For Pitt to win, this game will come down to four things:
Pitt is ranked first in the country in rebounding margin, averaging 16.7 more rebounds than its opponents through ten games this season. The Panthers have a solid rotation everywhere, but with the senior experience of Gary McGhee, the gradual development of Dante Taylor--especially over the last four games, the raw ability of Talib Zanna and the scrappy play by Nasir Robinson, all four players bring a different dimension to the rebounding game. Most importantly, they flat out bring the right attitude.

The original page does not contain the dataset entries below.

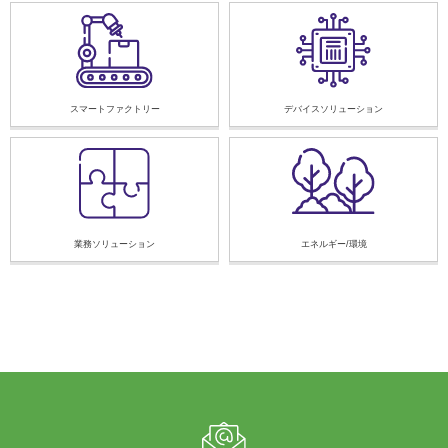
スマートファクトリー
デバイスソリューション
業務ソリューション
エネルギー/環境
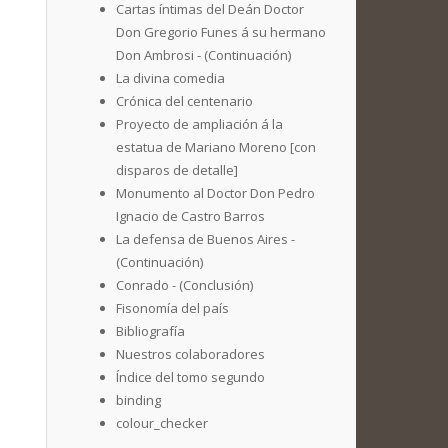
Cartas íntimas del Deán Doctor
Don Gregorio Funes á su hermano
Don Ambrosi - (Continuación)
La divina comedia
Crónica del centenario
Proyecto de ampliación á la
estatua de Mariano Moreno [con
disparos de detalle]
Monumento al Doctor Don Pedro
Ignacio de Castro Barros
La defensa de Buenos Aires -
(Continuación)
Conrado - (Conclusión)
Fisonomía del país
Bibliografía
Nuestros colaboradores
Índice del tomo segundo
binding
colour_checker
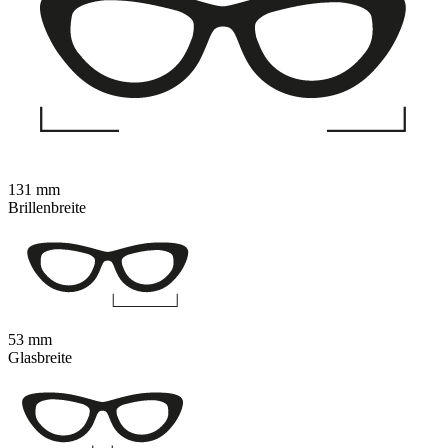
131 mm
Brillenbreite
53 mm
Glasbreite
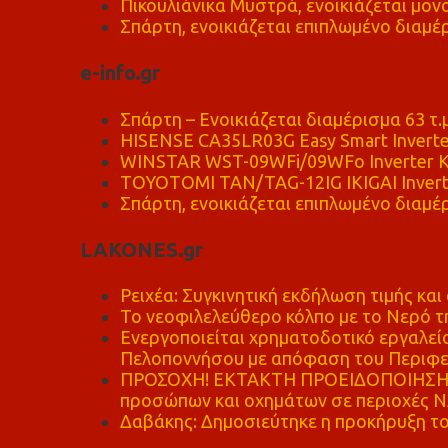
Πικουλιάνικα Μυστρά, ενοικιάζεται μονο
Σπάρτη, ενοικιάζεται επιπλωμένο διαμέρ
e-info.gr
Σπάρτη – Ενοικιάζεται διαμέρισμα 63 τ.
HISENSE CA35LR03G Easy Smart Inverte
WINSTAR WST-09WFi/09WFo Inverter Κ
TOYOTOMI TAN/TAG-12IG IKIGAI Invert
Σπάρτη, ενοικιάζεται επιπλωμένο διαμέρ
LAKONES.gr
Ρειχέα: Συγκινητική εκδήλωση τιμής και 
Το νεοφιλελεύθερο κόλπο με το Νερό τ
Ενεργοποιείται χρηματοδοτικό εργαλείο
Πελοποννήσου με απόφαση του Περιφε
ΠΡΟΣΟΧΗ! ΕΚΤΑΚΤΗ ΠΡΟΕΙΔΟΠΟΙΗΣΗ - 
προσώπων και οχημάτων σε περιοχές
Δαβάκης: Δημοσιεύτηκε η προκήρυξη το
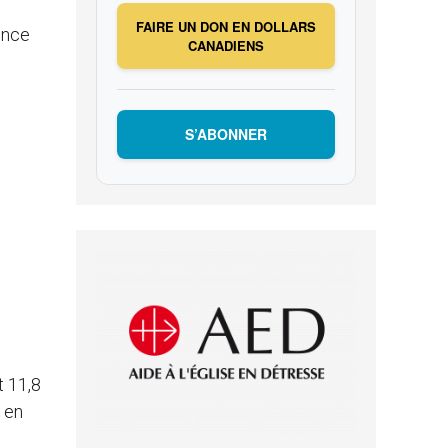
FAIRE UN DON EN DOLLARS
rence
CANADIENS
S’ABONNER
t 11,8
n en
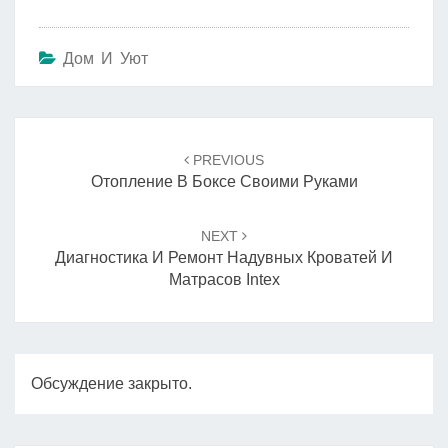
Дом И Уют
Навигация
по
PREVIOUS
записям
Отопление В Боксе Своими Руками
NEXT
Диагностика И Ремонт Надувных Кроватей И
Матрасов Intex
Обсуждение закрыто.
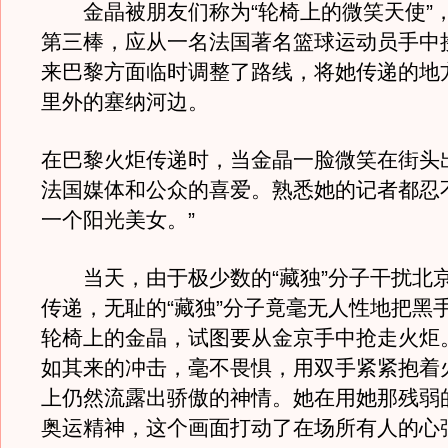
金晶被朋友们称为“轮椅上的微笑天使”
第三棒，应从一名法国著名篮球运动员手中
来巴黎方面临时调整了路线，将她传递的地
里外的塞纳河边。
在巴黎火炬传递时，当金晶一脸微笑在街头
法国媒体和公众的喜爱。熟悉她的记者都忍
一个阳光美女。”
当天，由于极少数的“藏独”分子干扰北
传递，无耻的“藏独”分子竟毫无人性地把黑
轮椅上的金晶，试图要从金京手中抢走火炬
如其来的冲击，毫不畏惧，用双手紧紧抱着
上仍然流露出骄傲的神情。她在用她那残弱
奥运精神，这个画面打动了在场所有人的心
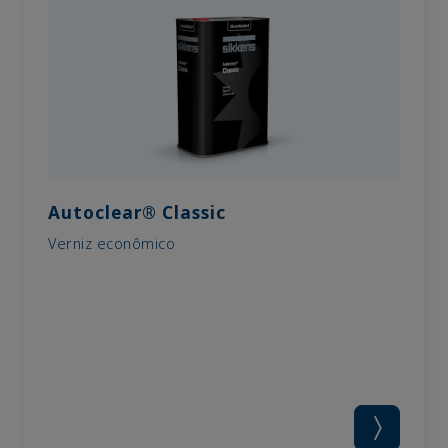
Autoclear® Classic
Verniz econômico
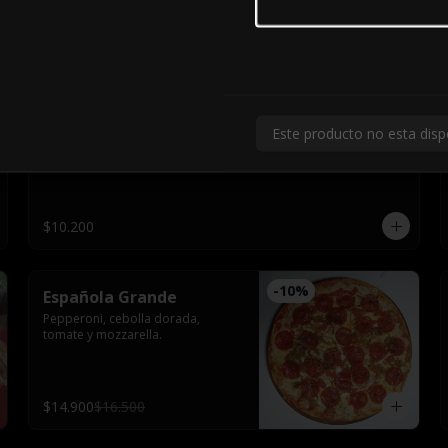
$14.900
$16.500
Cuatro Quesos Chica
Este producto no esta disp
Roquefort, fundo, parmesano, 
tomate y mozzarella.
$10.200
-
10
%
Española Grande
Pepperoni, cebolla dorada, 
tomate y mozzarella.
$14.900
$16.500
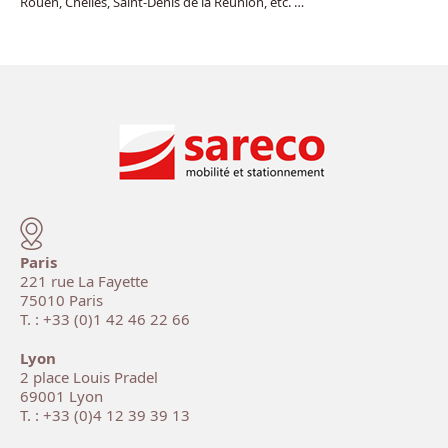
Rouen, Chelles, Saint-Denis de la Réunion, etc. …
Paris
221 rue La Fayette
75010 Paris
T. : +33 (0)1 42 46 22 66
Lyon
2 place Louis Pradel
69001 Lyon
T. : +33 (0)4 12 39 39 13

"You get good rebounders; we've recruited good rebounders," Pitt head coach Jamie Dixon said. "They play hard. It's something we've envisioned and worked for, and our guys are taking a lot of pride in it right now."

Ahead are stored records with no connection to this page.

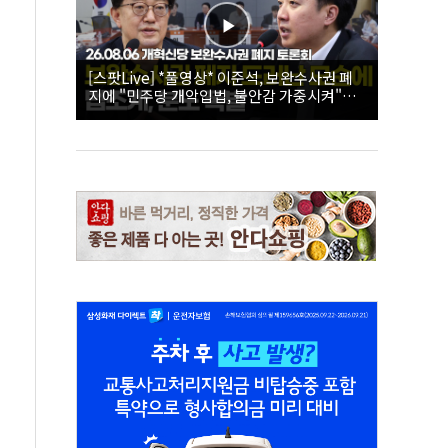
[스팟Live] *풀영상* 이준석, 보완수사권 폐
지에 "민주당 개악입법, 불안감 가중시켜"｜
26.08.06 개혁신당 보완수사권 폐지 토론회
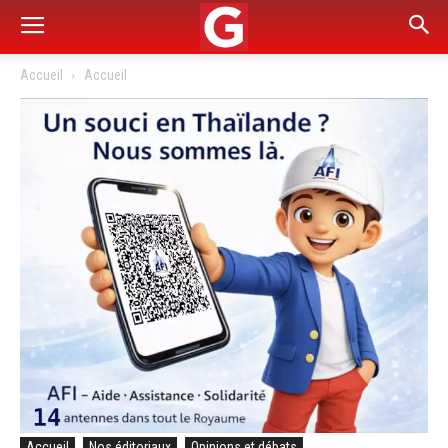
Accueil
Accueil
Accueil
Nos éditoriaux
Opinions et débats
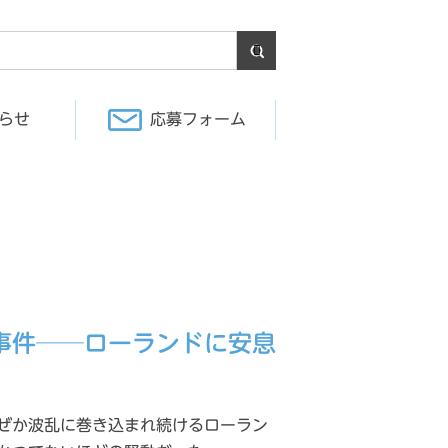
らせ
応募フォーム
事件──ローランドに安息
ぜか波乱に巻き込まれ続けるローラン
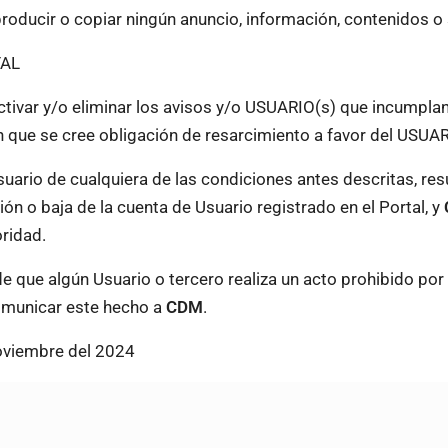
producir o copiar ningún anuncio, información, contenidos o
TAL
ctivar y/o eliminar los avisos y/o USUARIO(s) que incumplan 
sin que se cree obligación de resarcimiento a favor del USUAR
suario de cualquiera de las condiciones antes descritas, re
ón o baja de la cuenta de Usuario registrado en el Portal, y
ridad.
de que algún Usuario o tercero realiza un acto prohibido po
 comunicar este hecho a
CDM
.
Noviembre del 2024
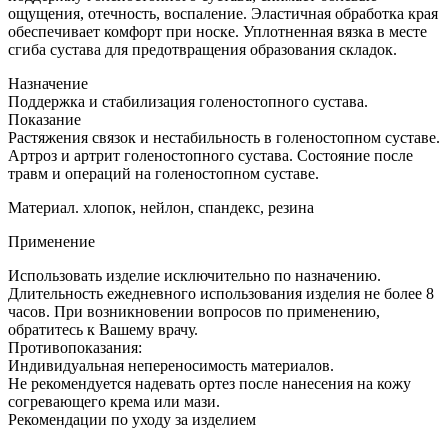
ощущения, отечность, воспаление. Эластичная обработка края
обеспечивает комфорт при носке. Уплотненная вязка в месте
сгиба сустава для предотвращения образования складок.
Назначение
Поддержка и стабилизация голеностопного сустава.
Показание
Растяжения связок и нестабильность в голеностопном суставе.
Артроз и артрит голеностопного сустава. Состояние после
травм и операций на голеностопном суставе.
Материал. хлопок, нейлон, спандекс, резина
Применение
Использовать изделие исключительно по назначению.
Длительность ежедневного использования изделия не более 8
часов. При возникновении вопросов по применению,
обратитесь к Вашему врачу.
Противопоказания:
Индивидуальная непереносимость материалов.
Не рекомендуется надевать ортез после нанесения на кожу
согревающего крема или мази.
Рекомендации по уходу за изделием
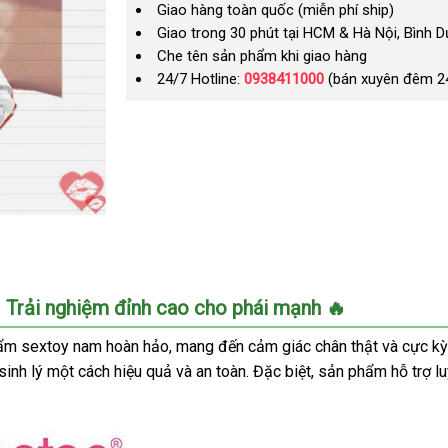
Giao hàng toàn quốc (miễn phí ship)
Giao trong 30 phút tại HCM & Hà Nội, Bình 
Che tên sản phẩm khi giao hàng
24/7 Hotline:
0938411000
(bán xuyên đêm 2
 Trải nghiệm đỉnh cao cho phái mạnh 🔥
sextoy nam hoàn hảo, mang đến cảm giác chân thật và cực kỳ thăn
 sinh lý một cách hiệu quả và an toàn. Đặc biệt, sản phẩm hỗ trợ l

Tennessee has outrebounded all six opponents this season, and has a +9 rebounding margin.
DEFENDING THE PERIMETER
In its last three games, Pitt has gone up against teams' known for their three-point shooting. They held Duquesne to 8-of-25 (32.0%), Rider to 7-of-21 (33.3%) and Delaware State to 6-of-18 (33.3%). There's no coincidence about all three teams--who were hovering around the 40-percent mark from three-point range entering their respective game with Pitt--as to how they had identical three-point shooting percentages. According to the Pitt players, it's a simple adjustment they know they have to bring, when facing a strong three-point shooting team.
"Coach always emphasizes keeping high hands on shooters, and that's what he said," J.J. Moore said, after Wednesday night's win over Delaware State. "Don't let anybody shoot over you. (Dixon) always told me to focus on my defense, and in practice, I've been focusing on my defense and playing hard; just trying to earn trust in (Dixon) and hopefully keep getting minutes that I'm getting now."

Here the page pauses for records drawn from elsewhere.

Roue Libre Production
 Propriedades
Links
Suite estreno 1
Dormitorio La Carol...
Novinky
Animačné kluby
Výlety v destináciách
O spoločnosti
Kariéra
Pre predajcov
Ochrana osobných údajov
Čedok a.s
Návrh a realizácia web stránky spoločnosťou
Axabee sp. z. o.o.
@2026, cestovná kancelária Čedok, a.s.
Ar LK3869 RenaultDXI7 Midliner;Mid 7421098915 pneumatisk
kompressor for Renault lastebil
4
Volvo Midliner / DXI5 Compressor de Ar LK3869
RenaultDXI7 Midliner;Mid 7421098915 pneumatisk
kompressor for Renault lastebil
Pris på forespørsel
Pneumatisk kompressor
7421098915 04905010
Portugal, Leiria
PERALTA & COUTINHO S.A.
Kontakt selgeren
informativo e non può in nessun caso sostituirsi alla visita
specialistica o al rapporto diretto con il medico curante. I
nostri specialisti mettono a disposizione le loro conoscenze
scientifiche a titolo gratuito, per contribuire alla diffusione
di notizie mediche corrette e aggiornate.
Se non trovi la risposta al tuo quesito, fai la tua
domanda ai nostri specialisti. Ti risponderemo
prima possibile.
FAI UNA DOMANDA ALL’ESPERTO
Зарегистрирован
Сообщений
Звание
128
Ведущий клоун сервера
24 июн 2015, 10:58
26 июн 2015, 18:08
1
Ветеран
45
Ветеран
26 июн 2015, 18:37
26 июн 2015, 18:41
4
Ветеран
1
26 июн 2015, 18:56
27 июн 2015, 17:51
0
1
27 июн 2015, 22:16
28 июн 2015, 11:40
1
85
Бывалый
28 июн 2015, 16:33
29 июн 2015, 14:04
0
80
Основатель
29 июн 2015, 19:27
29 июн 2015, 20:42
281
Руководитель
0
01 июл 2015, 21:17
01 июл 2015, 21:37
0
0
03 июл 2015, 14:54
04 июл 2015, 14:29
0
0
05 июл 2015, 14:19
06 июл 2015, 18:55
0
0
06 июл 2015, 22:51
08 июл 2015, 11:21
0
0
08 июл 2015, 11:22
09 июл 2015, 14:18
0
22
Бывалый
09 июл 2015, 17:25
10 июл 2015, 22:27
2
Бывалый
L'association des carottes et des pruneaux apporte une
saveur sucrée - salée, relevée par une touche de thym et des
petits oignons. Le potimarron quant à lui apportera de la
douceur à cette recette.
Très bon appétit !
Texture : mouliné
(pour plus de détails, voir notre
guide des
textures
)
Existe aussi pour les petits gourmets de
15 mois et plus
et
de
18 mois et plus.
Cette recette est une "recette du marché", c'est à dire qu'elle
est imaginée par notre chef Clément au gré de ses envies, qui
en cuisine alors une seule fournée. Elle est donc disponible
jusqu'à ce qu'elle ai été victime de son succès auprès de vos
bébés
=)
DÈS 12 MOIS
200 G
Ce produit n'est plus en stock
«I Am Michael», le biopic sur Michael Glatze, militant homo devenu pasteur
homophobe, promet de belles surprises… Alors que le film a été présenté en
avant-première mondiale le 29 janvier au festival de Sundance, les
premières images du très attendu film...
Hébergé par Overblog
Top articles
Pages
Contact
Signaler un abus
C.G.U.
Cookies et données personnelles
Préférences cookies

The Volunteers have a dangerous matchup at the two, in 6-7 guard Scotty Hopson. Hopson and Cameron Tatum (6-6, 192), are Tennessee's most dangerous three-point shooters. Gilbert Brown said defending Hopson will be a challenge, but it's something that the Panthers have seen before from various opponents over the years.
One thing that Gilbert Brown pointed out, is that Pitt has to defend and create transition. The Volunteers are averaging just 0.2 more turnovers than their opponents this season, per game (16.0-15.8). Despite turning the ball over, Tennessee is led by Melvin Goins in the transition game, who averages two steals a game.
"I think that's where they excel at, especially with the shooters on the team they have," Brown said, referring to transition.
Three-point shooting or not, the Volunteers can flat out shoot the ball. In all six games, they have had a better shooting percentage than their opponent, holding all six opponents below 50 percent from the field.
ESTABLISHING THE TEMPO
The thinking is that both teams like to run the half-court offense, but are placing emphasis on running a fast pace game, upping the tempo a little bit. Pitt has placed an emphasis on its guards to play faster. In some games this season, they have. Others, they haven't needed to.
Tennessee has traditionally been a team that likes to run and score a lot of points. Pitt players and coaches have differing opinions on what the Volunteers will come out with. Dixon thinks they are a more half-court team, like Pitt traditionally is.
"It gets talked about a lot, but they're probably more half-court, I'd say," Dixon said. "They take great pride in their executions; their sets. They have a lot of patience offensively. They space the floor well."
Brown, on the other hand, believes Tennessee will still come out and try to run.
"Not really much of a half-court team, but they really do get out in transition," Brown said. "They really want to avoid running any half-court sets, and make as much happen in transition as possible."